Others point out that REBT puts too much focus on the present, neglecting to take past trauma into account. This makes it less effective for irrational beliefs that may be caused by posttraumatic stress disorder (PTSD) or other trauma-related conditions.
REBT and CBT have a common origin story and share several characteristics. In particular, they are both built on the assumption that our beliefs influence our feelings and behaviors. Therefore, changing maladaptive thought patterns can lead to positive changes in how we feel and behave.
However, REBT and CBT are largely considered distinct, separate therapies with their own strengths and limits. In contrast to CBT, rational emotive behavior therapy seeks to explore the philosophical underpinnings of emotional and behavioral disturbances. REBT also has a more direct and confrontational approach, whereas CBT places greater emphasis on the use of Socratic questioning and guided discovery.
In addition, while both REBT and CBT aim to help clients examine the accuracy of their beliefs, REBT focuses on the rationality/irrationality of the beliefs, whereas CBT focuses on the functional/dysfunctional nature of the belief.

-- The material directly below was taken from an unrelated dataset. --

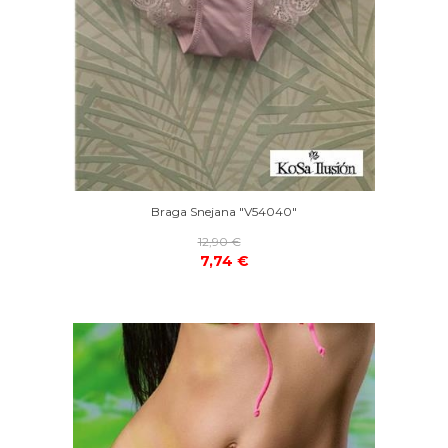
Braga Snejana "V54040"
12,90 €
7,74 €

Dialectical behavior therapy (DBT) is a highly structured form of therapy that integrates the principles of CBT with the principles of mindfulness. It was originally developed to treat chronically suicidal individuals with borderline personality disorder (BPD). DBT comprises four specific treatment modules, each of which are intended to help clients cultivate greater present-moment awareness, reduce emotional vulnerability, tolerate distress, and communicate their needs in relationships.
REBT does not comprise these same treatment goals. Instead, the aim is simply to help clients dispute their irrational beliefs and replace these with more rational ways of thinking. In addition, REBT can exist simply as a form of individual therapy, whereas DBT also requires group therapy and therapist consultations.
Although REBT is helpful for people struggling with irrational beliefs, DBT works particularly well for clients who are resistant to change, skeptical of therapy in the first place, and/or engaging in dangerous behaviors, such as self-harm and suicidality.